As they did this, Sargon entered with a bundle in his hands. Jezebel watched, transfixed, as he peeled away the linens to reveal a pink newborn, squirming and blinking in the sudden light. He lifted it high in the air before offering it to Asherah and Baal, and then disappeared into a chamber in the back of the temple.

A few of the men ran outside, and Jezebel heard them retching. She remembered feeling that way, long ago. The feeling had passed. What had seemed so unnatural and evil the first time she had witnessed it had become good and right to her over time. All it took was education, a constant flow of reassurances from wise men who understood the gods. In time, Jezebel had accepted it. By the time she had learned her letters, she was also learning to embrace it. These men had not seen enough, had not been taught enough to embrace it. That would change.

The remaining men touched swords and bowed before Jezebel as they left. One door resisted them when they pushed on it, and Jezebel watched as they forced it open, nearly smashing it to the other side. She followed them out and ran her hands along its frame until she found it. A small scrap of fabric, a plain linen weave, had torn away against the iron pin of the door. She smelled it and looked into the courtyard before tucking it inside her sash.
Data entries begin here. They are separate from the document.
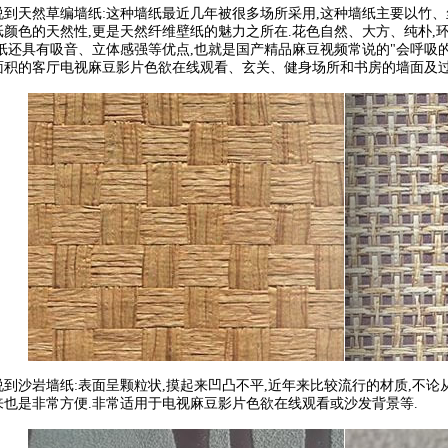
然草编墙纸:这种墙纸最近几年被很多场所采用,这种墙纸主要以竹、丝、麻
颜色的天然性,更是天然纤维壁纸的魅力之所在.花色自然、大方、纯朴
纸还具有吸音、立体感强等优点,也就是国产精品麻豆视频常说的"会呼
积的客厅电视麻豆影片色欲在线观看、玄关、健身场所和书房的墙面及
岩墙纸:表面呈颗粒状,摸起来凹凸不平,近年来比较流行的材质,不论从色泽
来也是非常方便.非常适用于电视麻豆影片色欲在线观看或沙发背景等.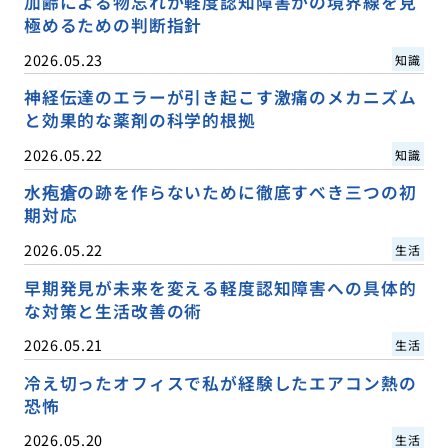
加齢による物忘れか軽度認知障害かの境界線を見
極めるための判断指針
2026.05.23
知識
神経伝達のエラーが引き起こす激痛のメカニズム
と効果的な薬剤の科学的根拠
2026.05.22
知識
水疱瘡の跡を作らないために徹底すべき三つの初
期対応
2026.05.22
生活
早期発見が未来を変える軽度認知障害への具体的
な対策と生活改善の術
2026.05.21
生活
冷え切ったオフィスで私が経験したエアコン熱の
恐怖
2026.05.20
生活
“May the strongest god win,” she whispered into the night air. Silently, she worried that none of the gods really cared.

Obadiah

Obadiah was slow to move away from Jezebel’s temple. He had listened from outside the door, but his ears were not sharp and he had strained closer and closer to hear what Jezebel said. He realized almost too late when the last of her words had been spoken. The door began to open, and he shoved it back; a stupid instinct, he knew, but it confused the men just long enough for him to flee. He ran for the palace stables without stopping. The mercenaries would not be as fast, for they would stop and linger to taste the water from the spring in the center, or search for a forgotten grape on the vines that ran from the timbers. The mercenaries, their pockets filled with coins, would linger to experience this place and imagine that they owned it. After all, if the most natural law, the love of life, could be broken here, any law could fall. And these were men who knew what to do when laws fell.

Once these men, mercenaries like Ahab, had been his heroes. He had dreamed of being like them and living their lives. Now he would battle them though they would never know it. The Lord had granted Obadiah not strength but a quick mind, and he prayed it would be enough.

Obadiah found the horse he needed and rode hard for the lands beyond the valley. He had to move the prophets to safer ground by morning, then return to find the evidence he needed. Ahab would believe him, if he, too, held a bone.

The next morning, Obadiah walked through the remains at the temple with a clenched jaw. Ahab, hungover, had wanted to practice his sword fighting this morning, so Obadiah had to oblige him. Thankfully, Ahab’s reflexes were terrible after a night of hard drinking. Obadiah beat him. After that loss, Ahab wanted to be left alone to sulk, and also to practice, as Obadiah knew he would. When the wound was to his pride, Ahab nursed the wound for ages.

Walking through the temple, he was relieved that no one else was there. His eyes went to the chamber inside the gated doors in the back of the temple, inscribed with the image of the great bull El, the form Baal was said to take when he prowled the earth among men. The handles of the doors were bronze horns, and Obadiah tested one to see how easily they swung on the hinges. The Phoenician workers had excelled at this, too, and it moved as loosely as a bead on a wire. The floor was a mosaic of ivory cut into shapes and laid into black stones. Every step showed a new wonder: sparkling images of coins falling into an open lap, pregnant women, pregnant animals, men rising from sickbeds, children laughing. There were the Egyptian gods, too, even Osiris’s eye, and the Greek gods, and the gods of all the Levant as well. Jezebel had taken pains to honor all gods except Yahweh.